EXERCISE DATA START

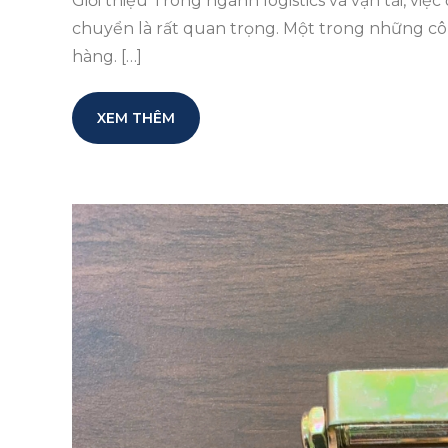
Giới thiệu Trong ngành logistics và vận tải, v
chuyển là rất quan trọng. Một trong những cô
hàng. […]
XEM THÊM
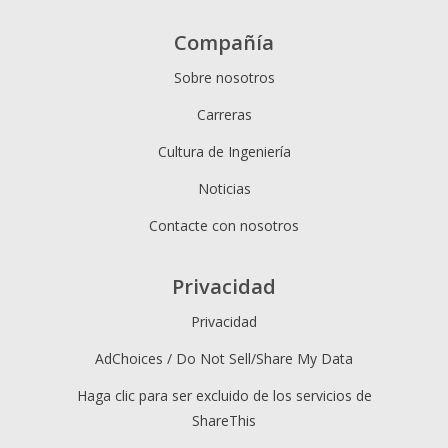
Compañía
Sobre nosotros
Carreras
Cultura de Ingeniería
Noticias
Contacte con nosotros
Privacidad
Privacidad
AdChoices / Do Not Sell/Share My Data
Haga clic para ser excluido de los servicios de
ShareThis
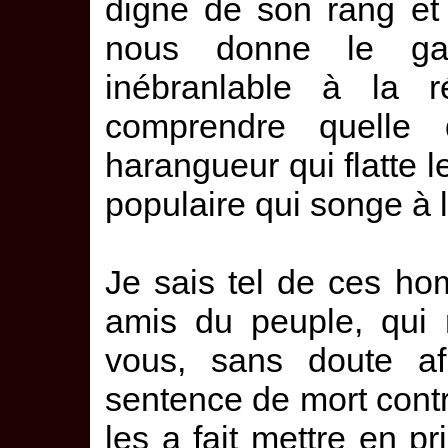
digne de son rang et
nous donne le ga
inébranlable à la r
comprendre quelle d
harangueur qui flatte l
populaire qui songe à 
Je sais tel de ces h
amis du peuple, qui 
vous, sans doute a
sentence de mort contr
les a fait mettre en pri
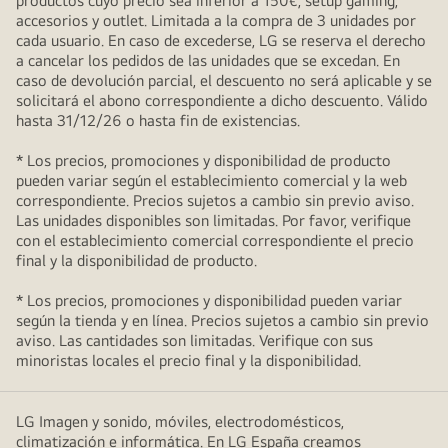
productos cuyo precio sea inferior a 150€, setup gaming,
accesorios y outlet. Limitada a la compra de 3 unidades por
cada usuario. En caso de excederse, LG se reserva el derecho
a cancelar los pedidos de las unidades que se excedan. En
caso de devolución parcial, el descuento no será aplicable y se
solicitará el abono correspondiente a dicho descuento. Válido
hasta 31/12/26 o hasta fin de existencias.
* Los precios, promociones y disponibilidad de producto
pueden variar según el establecimiento comercial y la web
correspondiente. Precios sujetos a cambio sin previo aviso.
Las unidades disponibles son limitadas. Por favor, verifique
con el establecimiento comercial correspondiente el precio
final y la disponibilidad de producto.
* Los precios, promociones y disponibilidad pueden variar
según la tienda y en línea. Precios sujetos a cambio sin previo
aviso. Las cantidades son limitadas. Verifique con sus
minoristas locales el precio final y la disponibilidad.
LG Imagen y sonido, móviles, electrodomésticos,
climatización e informática. En LG España creamos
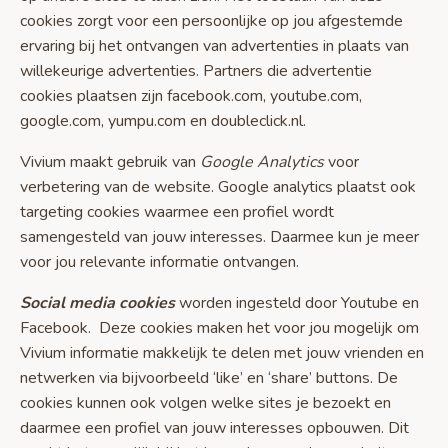
cookies zorgt voor een persoonlijke op jou afgestemde
ervaring bij het ontvangen van advertenties in plaats van
willekeurige advertenties. Partners die advertentie
cookies plaatsen zijn facebook.com, youtube.com,
google.com, yumpu.com en doubleclick.nl.
Vivium maakt gebruik van
Google Analytics
voor
verbetering van de website. Google analytics plaatst ook
targeting cookies waarmee een profiel wordt
samengesteld van jouw interesses. Daarmee kun je meer
voor jou relevante informatie ontvangen.
Social media cookies
worden ingesteld door Youtube en
Facebook. Deze cookies maken het voor jou mogelijk om
Vivium informatie makkelijk te delen met jouw vrienden en
netwerken via bijvoorbeeld ‘like’ en ‘share’ buttons. De
cookies kunnen ook volgen welke sites je bezoekt en
daarmee een profiel van jouw interesses opbouwen. Dit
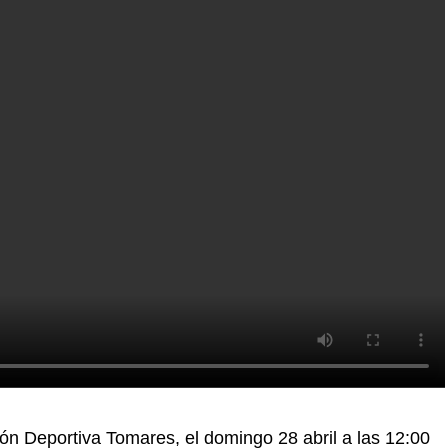
ión Deportiva Tomares, el domingo 28 abril a las 12:00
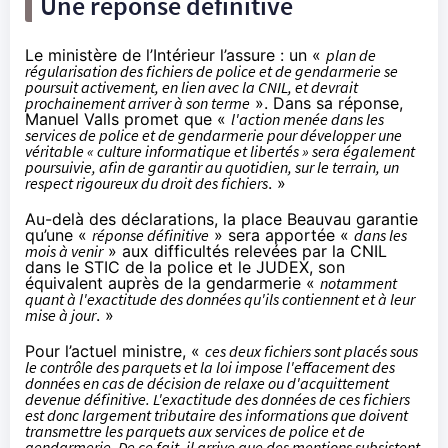
Une réponse définitive
Le ministère de l’Intérieur l’assure : un «
plan de
régularisation des fichiers de police et de gendarmerie se
poursuit activement, en lien avec la CNIL, et devrait
prochainement arriver à son terme
». Dans
sa réponse
,
Manuel Valls promet que «
l'action menée dans les
services de police et de gendarmerie pour développer une
véritable « culture informatique et libertés » sera également
poursuivie, afin de garantir au quotidien, sur le terrain, un
respect rigoureux du droit des fichiers
. »
Au-delà des déclarations, la place Beauvau garantie
qu’une «
réponse définitive
» sera apportée «
dans les
mois à venir
» aux difficultés relevées par la CNIL
dans le STIC de la police et le JUDEX, son
équivalent auprès de la gendarmerie «
notamment
quant à l'exactitude des données qu'ils contiennent et à leur
mise à jour
. »
Pour l’actuel ministre, «
ces deux fichiers sont placés sous
le contrôle des parquets et la loi impose l'effacement des
données en cas de décision de relaxe ou d'acquittement
devenue définitive. L'exactitude des données de ces fichiers
est donc largement tributaire des informations que doivent
transmettre les parquets aux services de police et de
gendarmerie. De ce fait, il arrive que des mentions subsistent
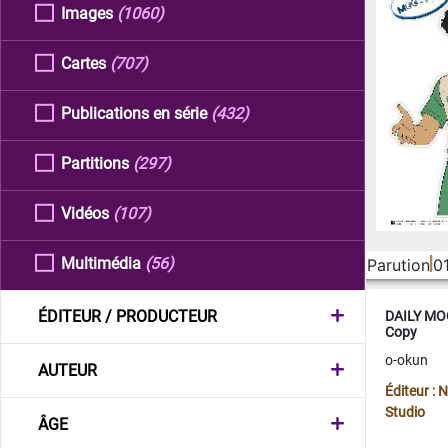
Images
(1060)
Cartes
(707)
Publications en série
(432)
Partitions
(297)
Vidéos
(107)
Multimédia
(56)
Parution
0
ÉDITEUR / PRODUCTEUR
DAILY MOO
Copy
o-okun
AUTEUR
Éditeur :
Studio
ÂGE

EXERCISE DATA END

**WORK TASK:**
From the entries above, pull out each line that includes "données".

**TASK RESPONSE:**
quant à l'exactitude des données qu'ils contiennent et à leur
données en cas de décision de relaxe ou d'acquittement
devenue définitive. L'exactitude des données de ces fichiers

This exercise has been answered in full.